Teenager Lori-Lea Waiora Te Wini has been resentenced to life imprisonment for the 2008 murder of retired Opotiki school teacher John Rowe.
Te Wini, 18, was sentenced in the High Court at Rotorua this morning to life imprisonment with a minimum non parole period of 10 years in jail.
Te Wini and her cousin, Courtney Pauline Churchward, who was 16 at the time of the offence, were found guilty of murder and sentenced to at least 17 years in prison in December 2009.
Both appealed against their convictions and sentences, and in June 2011 the Court of Appeal granted Te Wini a retrial.
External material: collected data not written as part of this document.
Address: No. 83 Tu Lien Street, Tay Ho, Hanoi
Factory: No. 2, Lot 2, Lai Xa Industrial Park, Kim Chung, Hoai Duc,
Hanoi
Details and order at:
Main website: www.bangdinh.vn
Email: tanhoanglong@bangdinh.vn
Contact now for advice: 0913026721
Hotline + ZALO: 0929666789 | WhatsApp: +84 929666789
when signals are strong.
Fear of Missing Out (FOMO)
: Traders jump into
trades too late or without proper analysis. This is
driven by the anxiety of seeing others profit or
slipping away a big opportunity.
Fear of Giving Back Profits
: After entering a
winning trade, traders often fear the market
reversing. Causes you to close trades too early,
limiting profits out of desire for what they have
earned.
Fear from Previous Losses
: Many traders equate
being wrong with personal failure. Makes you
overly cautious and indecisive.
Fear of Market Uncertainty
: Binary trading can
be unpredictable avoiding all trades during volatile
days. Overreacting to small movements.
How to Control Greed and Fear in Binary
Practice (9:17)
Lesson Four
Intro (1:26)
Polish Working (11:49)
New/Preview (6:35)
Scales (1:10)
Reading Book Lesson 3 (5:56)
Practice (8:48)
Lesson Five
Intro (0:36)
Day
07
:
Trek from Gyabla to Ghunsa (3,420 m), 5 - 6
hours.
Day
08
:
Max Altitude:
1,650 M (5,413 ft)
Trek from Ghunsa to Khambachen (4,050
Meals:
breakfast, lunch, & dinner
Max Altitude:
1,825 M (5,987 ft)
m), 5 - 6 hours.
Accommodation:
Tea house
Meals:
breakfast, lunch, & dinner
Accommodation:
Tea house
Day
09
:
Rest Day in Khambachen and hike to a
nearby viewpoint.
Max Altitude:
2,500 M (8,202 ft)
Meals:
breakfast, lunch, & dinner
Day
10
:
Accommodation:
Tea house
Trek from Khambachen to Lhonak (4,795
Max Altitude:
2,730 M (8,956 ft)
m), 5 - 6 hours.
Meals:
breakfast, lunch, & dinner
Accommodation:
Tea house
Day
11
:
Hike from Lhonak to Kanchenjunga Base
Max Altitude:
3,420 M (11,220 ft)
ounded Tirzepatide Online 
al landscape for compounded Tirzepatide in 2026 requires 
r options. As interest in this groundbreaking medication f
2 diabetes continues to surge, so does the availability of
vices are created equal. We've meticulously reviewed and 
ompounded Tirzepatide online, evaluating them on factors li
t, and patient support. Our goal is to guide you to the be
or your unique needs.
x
She pleaded guilty to murder four days before her retrial was to begin.
On appeal Churchward's minimum parole period was reduced to 13 years.
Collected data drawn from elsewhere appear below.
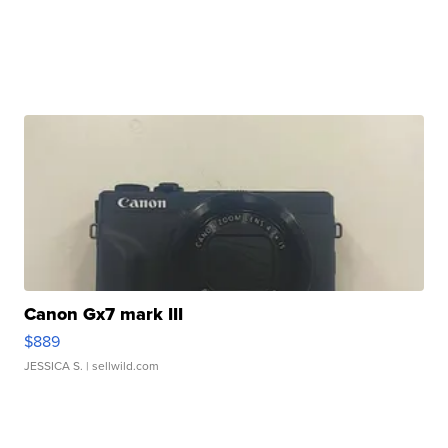
Canon Gx7 mark III
$889
JESSICA S.
| sellwild.com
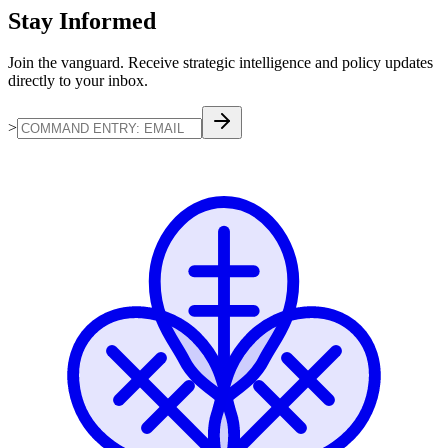
Stay
Informed
Join the vanguard. Receive strategic intelligence and policy updates
directly to your inbox.
>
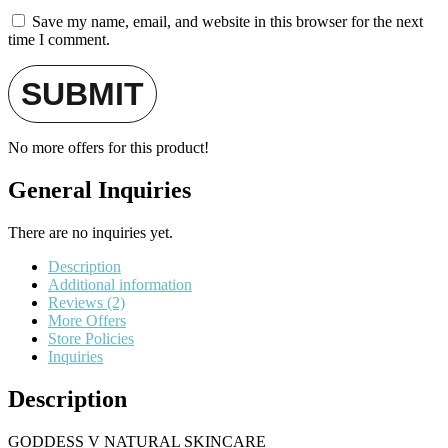
Save my name, email, and website in this browser for the next
time I comment.
No more offers for this product!
General Inquiries
There are no inquiries yet.
Description
Additional information
Reviews (2)
More Offers
Store Policies
Inquiries
Description
GODDESS V NATURAL SKINCARE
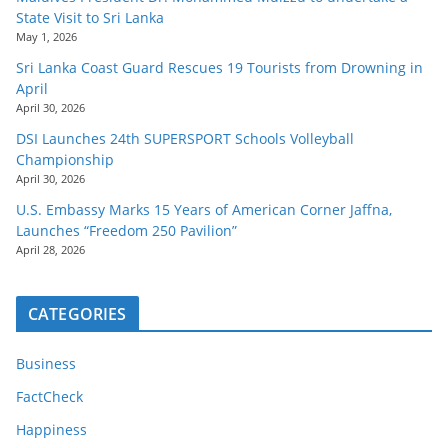
State Visit to Sri Lanka
May 1, 2026
Sri Lanka Coast Guard Rescues 19 Tourists from Drowning in
April
April 30, 2026
DSI Launches 24th SUPERSPORT Schools Volleyball
Championship
April 30, 2026
U.S. Embassy Marks 15 Years of American Corner Jaffna,
Launches “Freedom 250 Pavilion”
April 28, 2026
CATEGORIES
Business
FactCheck
Happiness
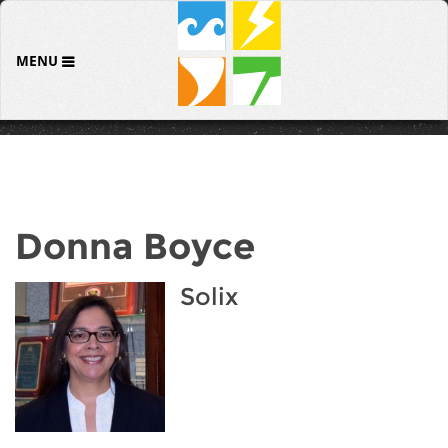
MENU
Donna Boyce
Solix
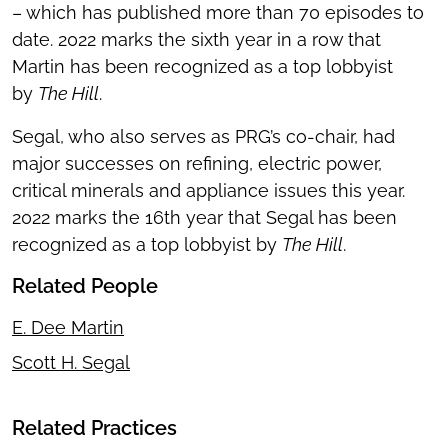
– which has published more than 70 episodes to
date. 2022 marks the sixth year in a row that
Martin has been recognized as a top lobbyist
by
The Hill
.
Segal, who also serves as PRG’s co-chair, had
major successes on refining, electric power,
critical minerals and appliance issues this year.
2022 marks the 16th year that Segal has been
recognized as a top lobbyist by
The Hill
.
Related People
E. Dee Martin
Scott H. Segal
Related Practices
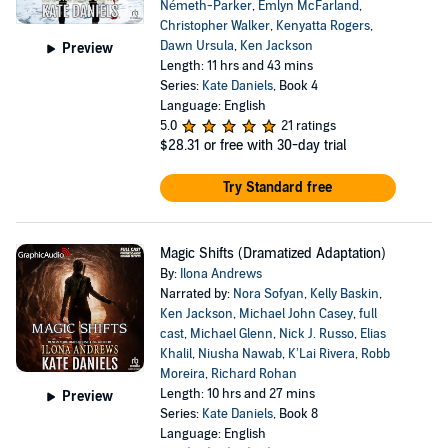
Németh-Parker
,
Emlyn McFarland
,
Christopher Walker
,
Kenyatta Rogers
,
Dawn Ursula
,
Ken Jackson
Preview
Length: 11 hrs and 43 mins
Series:
Kate Daniels
, Book 4
Language: English
5.0
21 ratings
$28.31
or free with 30-day trial
Try Standard free
Magic Shifts (Dramatized Adaptation)
By:
Ilona Andrews
Narrated by:
Nora Sofyan
,
Kelly Baskin
,
Ken Jackson
,
Michael John Casey
,
full
cast
,
Michael Glenn
,
Nick J. Russo
,
Elias
Khalil
,
Niusha Nawab
,
K’Lai Rivera
,
Robb
Moreira
,
Richard Rohan
Length: 10 hrs and 27 mins
Preview
Series:
Kate Daniels
, Book 8
Language: English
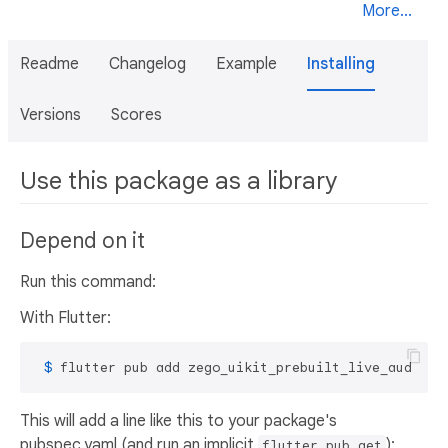
More...
Readme
Changelog
Example
Installing
Versions
Scores
Use this package as a library
Depend on it
Run this command:
With Flutter:
 $ 
flutter pub add zego_uikit_prebuilt_live_audio_r
This will add a line like this to your package's
pubspec.yaml (and run an implicit
):
flutter pub get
The cousins, then aged 17 and 14, broke into the frail retiree's Opotiki home and beat him with wooden rods, causing massive head injuries and blood loss that later led to his death.
In their initial sentencing in 2009, the court heard in the family's victim impact statement that their frail and ailing father had been savagely beaten by a neighbour to whom he had shown generosity.
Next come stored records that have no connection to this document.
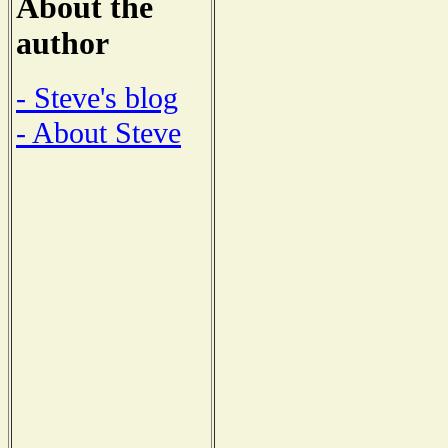
About the
author
- Steve's blog
- About Steve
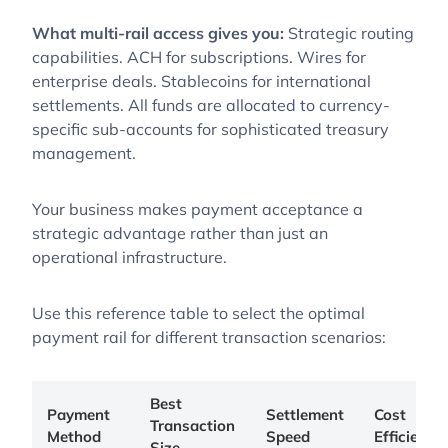
What multi-rail access gives you:
Strategic routing
capabilities. ACH for subscriptions. Wires for
enterprise deals. Stablecoins for international
settlements. All funds are allocated to currency-
specific sub-accounts for sophisticated treasury
management.
Your business makes payment acceptance a
strategic advantage rather than just an
operational infrastructure.
Use this reference table to select the optimal
payment rail for different transaction scenarios:
Best
Payment
Settlement
Cost
Transaction
Method
Speed
Efficiency
Size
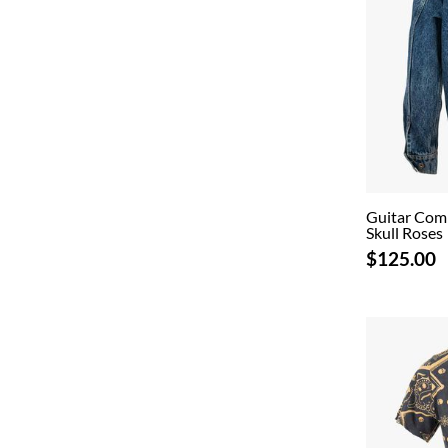
Guitar Com
Skull Roses
$125.00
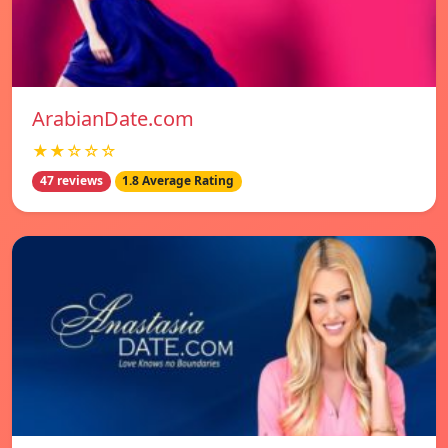
ArabianDate.com
★★☆☆☆
47 reviews
1.8 Average Rating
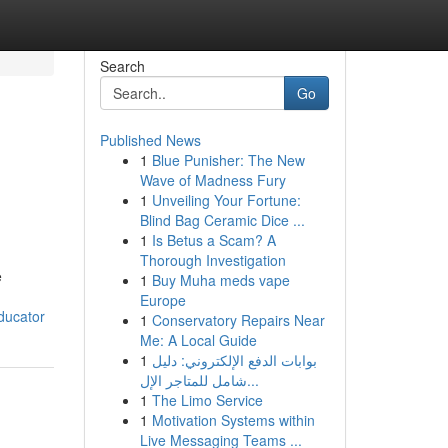
Search
Go
Published News
1
Blue Punisher: The New
Wave of Madness Fury
1
Unveiling Your Fortune:
Blind Bag Ceramic Dice ...
1
Is Betus a Scam? A
Thorough Investigation
e
1
Buy Muha meds vape
Europe
ducator
1
Conservatory Repairs Near
Me: A Local Guide
1
بوابات الدفع الإلكتروني: دليل
شامل للمتاجر الإل...
1
The Limo Service
1
Motivation Systems within
Live Messaging Teams ...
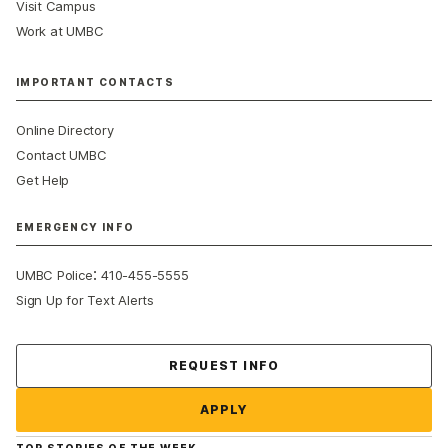
Visit Campus
Work at UMBC
IMPORTANT CONTACTS
Online Directory
Contact UMBC
Get Help
EMERGENCY INFO
:
UMBC Police
410-455-5555
Sign Up for Text Alerts
Contact Us
REQUEST INFO
APPLY
TOP STORIES OF THE WEEK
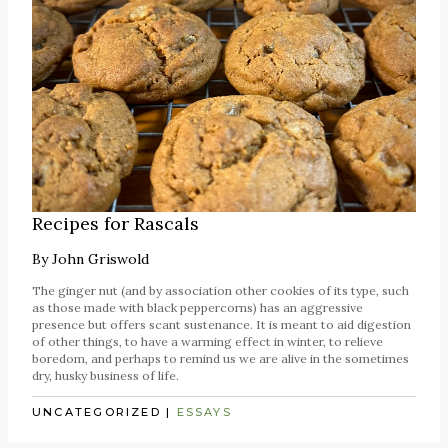
Recipes for Rascals
By
John Griswold
The ginger nut (and by association other cookies of its type, such
as those made with black peppercorns) has an aggressive
presence but offers scant sustenance. It is meant to aid digestion
of other things, to have a warming effect in winter, to relieve
boredom, and perhaps to remind us we are alive in the sometimes
dry, husky business of life.
UNCATEGORIZED
|
ESSAYS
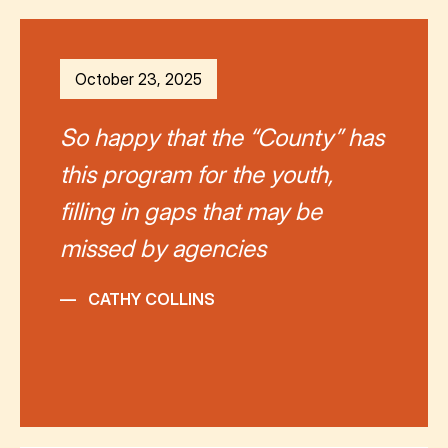
October 23, 2025
So happy that the “County” has
this program for the youth,
filling in gaps that may be
missed by agencies
—
CATHY COLLINS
"The girls that had been given oranges from my Dad's tree later proceeded to break into my Dad's house and attack him,'' the statement read.
"What kind of exchange is that?''
Justice Geoffrey Venning said Te Wini knew Mr Rowe as the "old man across the fence'' and she had suggested his house as a target for a robbery.
He said Te Wini had played a full and important part in the attack, and had been aware of Mr Rowe's age and frailty.